The idea that some interests are fundamental, and thus deserving of a greater measure of constitutional protection than is given to other interests, is an old one. Justice bushrod washington, sitting on circuit in corfield v. coryell (1823), held that the privileges and immunities clause of Article IV of the Constitution protected out-of-staters against discriminatory state legislation touching only those privileges that were "in their very nature, fundamental; which belong, of right, to the citizens of all free governments." Washington's list of such interests was limited but significant: free passage through a state; habeas corpus; the right to sue in state courts; the right to hold and dispose of property; freedom from discriminatory taxation.
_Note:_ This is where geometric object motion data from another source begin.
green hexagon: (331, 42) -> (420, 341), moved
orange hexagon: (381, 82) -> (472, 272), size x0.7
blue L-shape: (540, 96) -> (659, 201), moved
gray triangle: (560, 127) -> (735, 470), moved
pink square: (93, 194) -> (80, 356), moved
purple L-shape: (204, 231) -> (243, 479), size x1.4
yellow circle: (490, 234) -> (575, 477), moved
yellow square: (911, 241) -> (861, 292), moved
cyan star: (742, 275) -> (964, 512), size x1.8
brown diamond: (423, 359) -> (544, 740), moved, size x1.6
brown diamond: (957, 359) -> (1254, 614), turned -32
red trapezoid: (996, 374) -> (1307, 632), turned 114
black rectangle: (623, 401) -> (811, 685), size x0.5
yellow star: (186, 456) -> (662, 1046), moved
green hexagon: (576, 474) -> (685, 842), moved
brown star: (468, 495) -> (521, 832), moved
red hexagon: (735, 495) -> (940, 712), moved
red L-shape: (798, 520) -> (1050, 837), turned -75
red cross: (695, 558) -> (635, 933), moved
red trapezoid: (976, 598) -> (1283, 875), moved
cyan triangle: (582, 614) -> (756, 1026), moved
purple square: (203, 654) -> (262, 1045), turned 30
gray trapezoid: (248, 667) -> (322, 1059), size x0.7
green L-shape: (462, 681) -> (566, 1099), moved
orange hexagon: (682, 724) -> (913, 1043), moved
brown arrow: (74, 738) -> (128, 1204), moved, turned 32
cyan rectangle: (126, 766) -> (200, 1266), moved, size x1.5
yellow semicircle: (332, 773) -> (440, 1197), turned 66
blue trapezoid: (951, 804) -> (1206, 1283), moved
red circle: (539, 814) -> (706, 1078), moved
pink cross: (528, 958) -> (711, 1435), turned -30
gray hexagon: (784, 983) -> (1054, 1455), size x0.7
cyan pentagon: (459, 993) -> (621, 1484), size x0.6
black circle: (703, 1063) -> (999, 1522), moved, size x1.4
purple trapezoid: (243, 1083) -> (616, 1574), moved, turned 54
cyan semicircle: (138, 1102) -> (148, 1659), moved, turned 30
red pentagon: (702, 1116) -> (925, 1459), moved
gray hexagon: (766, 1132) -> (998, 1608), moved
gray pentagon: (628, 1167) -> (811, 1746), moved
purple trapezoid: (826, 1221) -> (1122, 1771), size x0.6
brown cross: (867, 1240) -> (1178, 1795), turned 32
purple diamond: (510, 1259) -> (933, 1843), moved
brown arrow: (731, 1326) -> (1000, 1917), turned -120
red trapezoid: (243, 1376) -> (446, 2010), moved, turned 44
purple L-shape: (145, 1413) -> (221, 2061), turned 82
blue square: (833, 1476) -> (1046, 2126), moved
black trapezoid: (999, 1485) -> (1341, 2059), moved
Although the Corfield doctrine suggested an active role for the federal judiciary in protecting natural rights against state interference—at least on behalf of citizens of other states—the doctrine was not embraced by the full Supreme Court during Washington's lifetime. If some hoped that the fourteenth amendment's privileges and immunities clause would breathe new life into the fundamental rights theory, those hopes were disappointed in the slaughterhouse cases (1873). Rejecting the theory as propounded in two eloquent dissenting opinions, the Court again refused to find any special federal constitutional protection against state invasions of preferred rights.
Within a generation, however, the Court had identified a cluster of preferred rights of property and the freedom of contract, to be defended against various forms of economic regulation. The Court did not use the language of fundamental interests; for doctrinal support it avoided both privileges and immunities clauses, relying instead on a theory of substantive due process. When this doctrinal development played out in the late 1930s, the Court abandoned its strict scrutiny of business regulation in favor of a standard of review demanding no more than a rational basis for legislative judgments.
Even as the Court adopted its new permissive attitude toward economic regulation, it was laying the groundwork for another round of protections of preferred rights. (See united states v. carolene products co. ; skinner v. oklahoma.) When the warren court set about its expansion of the reach of equal protection doctrine, it not only followed these precedents but also revived the rhetoric of fundamental interests. A state law discriminating against the exercise of such an interest, the Court held, must be justified as necessary for achieving a compelling state interest.
The Warren Court hinted strongly that it would expand the list of fundamental interests demanding strict judicial scrutiny to include all manner of claims to equality. In fact, the Court's holdings placed only a limited number of interests in the "fundamental" category: voting rights and related interests in the electoral process; some limited rights of access to the courts; and rights relating to marriage, the family, and other intimate relationships. Even so modest a doctrinal development evoked the strong dissent of Justice john marshall harlan : "I know of nothing which entitles this Court to pick out particular human activities, characterize them as "fundamental,' and give them added protection under an unusually stringent equal protection test."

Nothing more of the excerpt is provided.